Zweitens stellt der Generalanwalt fest, dass die Bestimmungen der Datenschutz-Grundverordnung ber Übermittlungen in Drittländer bezweckten, ein kontinuierlich hohes Schutzniveau für personenbezogene Daten unabhängig davon sicherzustellen, ob die Daten auf der Grundlage einer Angemessenheitsentscheidung oder aufgrund geeigneter Garantien übermittelt würden, vom Exporteur gegeben würden. Dieses Ziel werde jedoch je nach der Rechtsgrundlage, die für die Übermittlung gelte, auf unterschiedliche Weise erreicht. Einerseits solle mit einer Angemessenheitsentscheidung festgestellt werden, ob ein bestimmtes Drittland aufgrund des dort geltenden Rechts und der dort geltenden Praxis für die Grundrechte der Personen, deren Daten
übermittelt würden, ein Schutzniveau sicherstelle, das dem Niveau, das sich aus der im Licht der Charta der Grundrechte der Europäischen Union ausgelegten Datenschutz-Grundverordnung ergebe, im Wesentlichen gleichwertig sei. Andererseits müssten die vom Exporteur – insbesondere vertraglich – gegebenen geeigneten Garantien selbst ein solches
Schutzniveau sicherstellen. Die Standardvertragsklauseln der Kommission für Übermittlungen sähen insoweit eine allgemeine Regelung vor, die unabhängig vom Bestimmungsland und dem dort sichergestellten Schutzniveau gelte.

Drittens prüft der Generalanwalt die Gültigkeit des Beschlusses 2010/87 anhand der Charta.

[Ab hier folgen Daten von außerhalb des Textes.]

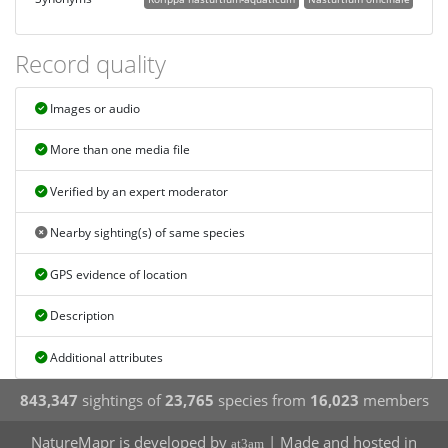
Record quality
Images or audio
More than one media file
Verified by an expert moderator
Nearby sighting(s) of same species
GPS evidence of location
Description
Additional attributes
843,347
sightings of
23,765
species from
16,023
members
NatureMapr is developed by
| Made and hosted in
at3am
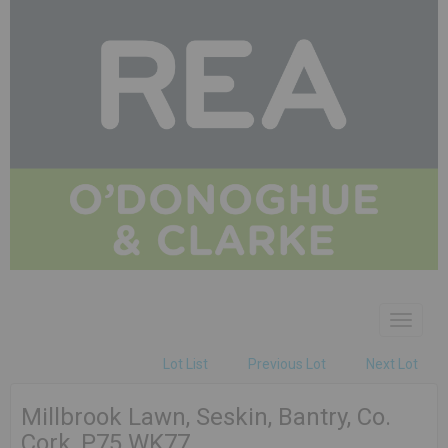
Toggle
navigat
Lot List
Previous Lot
Next Lot
Millbrook Lawn, Seskin, Bantry, Co.
Cork, P75 WK77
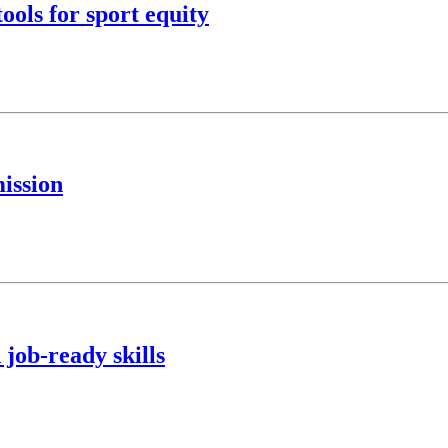
ools for sport equity
ission
 job-ready skills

Seiner Ansicht nach führt der Umstand, dass der Beschluss und die darin enthaltenen Standardvertragsklauseln die Behörden des Drittbestimmungslandes nicht binden würden und diese durch ihn somit nicht daran gehindert seien, dem Importeur Pflichten aufzuerlegen, die mit der Beachtung dieser Klauseln unvereinbar seien, für sich allein nicht zur Ungültigkeit des Beschlusses. Die Vereinbarkeit des Beschlusses 2010/87 mit der Charta hänge davon ab, ob ausreichend wirksame Regelungen bestünden, mit denen sich sicherstellen lasse, dass die auf die Standardvertragsklauseln gestützten Übermittlungen ausgesetzt oder verboten würden, wenn diese Klauseln verletzt würden oder es unmöglich sei, sie einzuhalten.

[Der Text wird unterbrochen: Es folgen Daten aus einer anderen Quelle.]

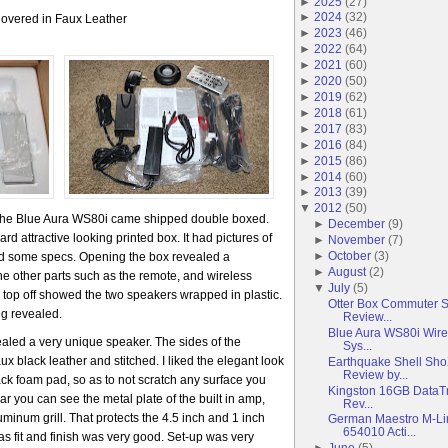
►
2025
(
27
)
►
2024
(
32
)
overed in Faux Leather
►
2023
(
46
)
►
2022
(
64
)
►
2021
(
60
)
►
2020
(
50
)
►
2019
(
62
)
►
2018
(
61
)
►
2017
(
83
)
►
2016
(
84
)
►
2015
(
86
)
►
2014
(
60
)
►
2013
(
39
)
▼
2012
(
50
)
 The Blue Aura WS80i came shipped double boxed.
►
December
(
9
)
d attractive looking printed box. It had pictures of
►
November
(
7
)
►
October
(
3
)
ed some specs. Opening the box revealed a
►
August
(
2
)
 the other parts such as the remote, and wireless
▼
July
(
5
)
 top off showed the two speakers wrapped in plastic.
Otter Box Commuter 
ng revealed.
Review...
Blue Aura WS80i Wire
ealed a very unique speaker. The sides of the
Sys...
 black leather and stitched. I liked the elegant look
Earthquake Shell Sh
Review by...
ack foam pad, so as to not scratch any surface you
Kingston 16GB DataTr
ar you can see the metal plate of the built in amp,
Rev...
uminum grill. That protects the 4.5 inch and 1 inch
German Maestro M-L
654010 Acti...
 as fit and finish was very good. Set-up was very
►
June
(
5
)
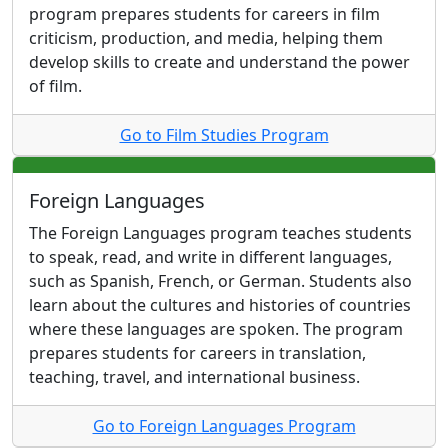
program prepares students for careers in film
criticism, production, and media, helping them
develop skills to create and understand the power
of film.
Go to Film Studies Program
Foreign Languages
The Foreign Languages program teaches students
to speak, read, and write in different languages,
such as Spanish, French, or German. Students also
learn about the cultures and histories of countries
where these languages are spoken. The program
prepares students for careers in translation,
teaching, travel, and international business.
Go to Foreign Languages Program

Dies sei dann der Fall, wenn eine Pflicht – der für die Datenverarbeitung Verantwortlichen und, bei deren Untätigkeit, der Kontrollstellen – bestehe, eine Übermittlung auszusetzen oder zu verbieten, wenn aufgrund eines Konflikts zwischen den sich aus den Standardvertragsklauseln ergebenden Pflichten und den durch das Recht des Drittbestimmungslandes auferlegten Pflichten diese Klauseln nicht eingehalten werden könnten.

Der Generalanwalt stellt außerdem fest, dass das vorlegende Gericht bestimmte Beurteilungen der Kommission im Beschluss vom 12. Juli 2016, dem sog. Datenschutzschild-Beschluss, indirekt in Frage stelle. In diesem Beschluss hat die Kommission festgestellt, dass die Vereinigten Staaten ein angemessenes Schutzniveau für die Daten gewährleisteten, die im Rahmen der mit diesem Beschluss aufgestellten Regelung aus der Union übermittelt würden, insbesondere in Anbetracht der Garantien, die bezüglich des Zugangs amerikanischer Nachrichtendienste zu diesen Daten bestünden, sowie des Rechtsschutzes, der Personen, deren Daten übermittelt würden, gewährt werde . Für die Entscheidung über den Ausgangsrechtsstreit hält der Generalanwalt es nicht für erforderlich, dass der Gerichtshof über die Gültigkeit des Datenschutzschild-Beschlusses entscheide, da der Rechtsstreit nur die Gültigkeit des Beschlusses 2010/87 betreffe. Gleichwohl führt der Generalanwalt hilfsweise aus, aus welchen Gründen sich für ihn im Hinblick auf die Rechte auf Achtung des Privatlebens, auf Schutz personenbezogener Daten und auf einen wirksamen Rechtsbehelf Fragen bezüglich der Gültigkeit des Datenschutzschild-Beschlusses stellen.